Verinin detaylarına baktığımızda gıda fiyatlarındaki beklenen düzeltme kaynaklı bir iyileşme görüyoruz. İşlenmemiş gıdanın desteği ile düşen gıda fiyatlarının yıllık artış hızı %14,3'e geriledi. Ancak burada daha da fazla yavaşlama yakalamak ve uzun vadeli artış ortalaması olan %9'a gitmek mümkün.
Enerji fiyatlarındaki gerileme ve Haziran'ın baz etkisini de saymak gerekiyor. Haziran ayları fiyatların tarihsel & dönemsel olarak gerilediği bir ay. Giyimde gelen indirimlerin de etkisi ile bu manşet enflasyona kavuştuk. Yeni çekirdek enflasyonumuz olan C Endeksi de geriledi. 3 aydır minik düşüşler yaşayan çekirdek enflasyon göstergesi merkez bankası için de aksiyon almadan önceki hareket noktası olacaktır. Banka, geçmişe bakıldığında hep buradaki dönüşlere göre faiz kararlarını vermiştir.
Yıllık beklenen enflasyon seyrine baktığımızda ise uzun süre sonra ekonomistlerin beklentilerini minik de olsa törpülediklerini gördük. Bunun devamı için gıda fiyatlarındaki iyileşmenin sürdürülebilir olması, kurda yeni bozulma olmaması, yeni vergi yükü oluşmaması ve emtia fiyatlarında arz yönlü bir şok yaşanmaması gerekiyor. Bu durumda yılı %10'un altında kapamak mümkün olacak. Eylül - Kasım arasında bir yerde yeniden ara zirve yapacak manşet enflasyon Aralık ayında yapacağı 'baza bağlı dip' ile yılı noktalayacak.
Gıda komitesi kararları ve sigaraya bile vergi artışı yapmayışımız da bu kez ekonomi yönetiminin aynı yöne baktığını gösteriyor. Bunu da önemli bir not olarak yazmakta fayda var.
MERKEZİN GÖZÜNDEN VE DİĞERLERİ
Merkez bankası kendi ifadesi ile,
''Enflasyon görünümünde belirgin bir iyileşme sağlanana kadar para politikasındaki sıkı duruş sürdürülecektir''
Bu durumda, aylık düşüşlere aldırış etmeden politika üretirse, bankanın artık düşen enflasyona karşı şahince görünebilme imkanı eline geçecek. Reel faizin arttığını gören piyasa oyuncuları herhangi bir dış faktör olmadığı takdirde bunu faizlerdeki 'beklenen enflasyon' primini silerek gösterecek. Bu da bankanın 2 çeyrek sonra 'sıkı para politikasının' meyvelerini toplayabilmesine yardımcı olacak.

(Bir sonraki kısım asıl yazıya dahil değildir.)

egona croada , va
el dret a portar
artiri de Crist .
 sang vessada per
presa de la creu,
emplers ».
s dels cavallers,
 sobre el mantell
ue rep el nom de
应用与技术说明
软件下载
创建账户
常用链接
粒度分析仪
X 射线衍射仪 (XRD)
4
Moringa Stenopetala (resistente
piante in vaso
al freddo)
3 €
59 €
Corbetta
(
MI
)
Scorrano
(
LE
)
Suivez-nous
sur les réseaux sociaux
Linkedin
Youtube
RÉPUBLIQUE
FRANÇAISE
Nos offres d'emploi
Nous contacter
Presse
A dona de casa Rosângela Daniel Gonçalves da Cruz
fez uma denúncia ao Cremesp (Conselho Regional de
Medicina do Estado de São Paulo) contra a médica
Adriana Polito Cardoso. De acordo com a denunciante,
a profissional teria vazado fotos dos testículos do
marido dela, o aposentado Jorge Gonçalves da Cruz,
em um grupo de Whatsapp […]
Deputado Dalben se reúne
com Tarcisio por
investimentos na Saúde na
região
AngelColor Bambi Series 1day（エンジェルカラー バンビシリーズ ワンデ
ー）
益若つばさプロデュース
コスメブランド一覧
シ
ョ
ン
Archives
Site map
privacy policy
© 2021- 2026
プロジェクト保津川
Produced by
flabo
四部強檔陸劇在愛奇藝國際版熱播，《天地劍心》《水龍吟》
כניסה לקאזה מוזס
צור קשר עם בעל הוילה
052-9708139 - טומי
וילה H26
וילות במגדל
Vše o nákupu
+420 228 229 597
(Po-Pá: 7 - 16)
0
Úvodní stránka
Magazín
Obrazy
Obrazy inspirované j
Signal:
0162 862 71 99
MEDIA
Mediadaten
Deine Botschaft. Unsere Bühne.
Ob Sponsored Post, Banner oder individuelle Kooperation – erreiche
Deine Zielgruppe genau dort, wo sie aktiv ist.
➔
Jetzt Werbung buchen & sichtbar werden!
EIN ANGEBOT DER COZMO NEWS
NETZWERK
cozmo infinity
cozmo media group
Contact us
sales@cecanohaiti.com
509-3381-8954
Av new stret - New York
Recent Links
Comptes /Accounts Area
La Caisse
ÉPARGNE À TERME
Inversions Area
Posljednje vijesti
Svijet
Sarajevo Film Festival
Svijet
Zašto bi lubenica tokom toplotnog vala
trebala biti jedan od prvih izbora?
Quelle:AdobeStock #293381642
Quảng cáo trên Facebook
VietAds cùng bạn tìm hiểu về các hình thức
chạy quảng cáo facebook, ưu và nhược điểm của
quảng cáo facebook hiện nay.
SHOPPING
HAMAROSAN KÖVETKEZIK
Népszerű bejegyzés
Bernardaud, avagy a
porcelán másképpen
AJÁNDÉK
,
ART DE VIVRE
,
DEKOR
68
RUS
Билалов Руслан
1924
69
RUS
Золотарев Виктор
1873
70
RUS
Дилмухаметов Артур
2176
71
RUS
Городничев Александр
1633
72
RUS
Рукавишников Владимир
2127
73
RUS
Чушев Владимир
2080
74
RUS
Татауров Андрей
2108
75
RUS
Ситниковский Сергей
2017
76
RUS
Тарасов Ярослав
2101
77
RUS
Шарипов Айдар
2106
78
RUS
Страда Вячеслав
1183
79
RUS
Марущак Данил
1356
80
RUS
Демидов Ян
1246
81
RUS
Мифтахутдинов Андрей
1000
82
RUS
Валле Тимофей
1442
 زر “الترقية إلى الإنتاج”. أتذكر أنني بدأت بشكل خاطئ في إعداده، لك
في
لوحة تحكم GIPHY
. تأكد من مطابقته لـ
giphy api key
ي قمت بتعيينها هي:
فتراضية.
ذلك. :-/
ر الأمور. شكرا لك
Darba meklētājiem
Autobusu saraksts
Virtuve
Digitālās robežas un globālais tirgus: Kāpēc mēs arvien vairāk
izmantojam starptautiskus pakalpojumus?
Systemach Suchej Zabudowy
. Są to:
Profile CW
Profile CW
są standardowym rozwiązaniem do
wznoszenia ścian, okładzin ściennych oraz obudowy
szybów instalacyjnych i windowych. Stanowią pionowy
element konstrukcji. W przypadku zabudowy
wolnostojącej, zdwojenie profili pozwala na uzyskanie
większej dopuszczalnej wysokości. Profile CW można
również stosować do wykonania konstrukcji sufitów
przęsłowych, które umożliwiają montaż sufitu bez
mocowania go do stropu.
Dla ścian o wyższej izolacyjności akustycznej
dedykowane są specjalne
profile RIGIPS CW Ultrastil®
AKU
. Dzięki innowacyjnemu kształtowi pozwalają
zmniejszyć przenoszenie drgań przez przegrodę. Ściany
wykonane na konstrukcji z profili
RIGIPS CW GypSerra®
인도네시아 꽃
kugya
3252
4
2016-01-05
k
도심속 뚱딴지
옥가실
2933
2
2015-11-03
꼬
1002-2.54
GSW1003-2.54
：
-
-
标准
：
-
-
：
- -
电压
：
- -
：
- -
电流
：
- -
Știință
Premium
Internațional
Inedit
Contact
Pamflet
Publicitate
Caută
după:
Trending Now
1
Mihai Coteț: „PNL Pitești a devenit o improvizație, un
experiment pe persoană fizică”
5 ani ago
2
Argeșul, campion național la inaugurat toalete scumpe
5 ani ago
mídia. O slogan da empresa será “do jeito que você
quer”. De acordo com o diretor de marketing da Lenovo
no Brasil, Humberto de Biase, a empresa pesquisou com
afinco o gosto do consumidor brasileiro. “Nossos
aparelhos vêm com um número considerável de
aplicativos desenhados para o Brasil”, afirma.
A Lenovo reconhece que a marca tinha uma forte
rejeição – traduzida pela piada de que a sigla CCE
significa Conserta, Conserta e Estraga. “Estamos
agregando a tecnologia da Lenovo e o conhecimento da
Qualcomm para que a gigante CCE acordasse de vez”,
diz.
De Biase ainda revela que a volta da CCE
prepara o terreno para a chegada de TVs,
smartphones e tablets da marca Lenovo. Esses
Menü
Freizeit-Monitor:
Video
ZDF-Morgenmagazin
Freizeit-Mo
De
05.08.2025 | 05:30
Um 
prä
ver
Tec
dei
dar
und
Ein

Kredi faizleri düşürmenin de ekonomik aktörlerin fiyatlama davranışlarını daha rasyonel hale getirmenin de tek ve en güvenilir yolu bu: Enflasyon beklentilerini erozyona uğratmak.
Türk Lirası'ndaki değer kaybı beklentilerini dizginleyecek gelişme de bu olacaktır.
Peki piyasa bu duruşu ödüllendirecek ve Türk varlıklarına ilgi gösterecek mi?
Aşağıda reel faizler yönünden hiç de kötü bir noktada olmadığımızı görmek mümkün. Üstelik faiz artırım & azaltım döngülerine dikkat kesilmeli. Mevcut seviyelerin önemi olduğu kadar eğilimler de önemli. TCMB her ikisinde de avantajlı. Bu konumunu ne kadar sürdüreceği ve bunun iletişimini nasıl yapacağı ve politikayı da hangi araçlar ile yürüteceği önemli olacak.
İşler uzun süre sonra lehimize dönüyor.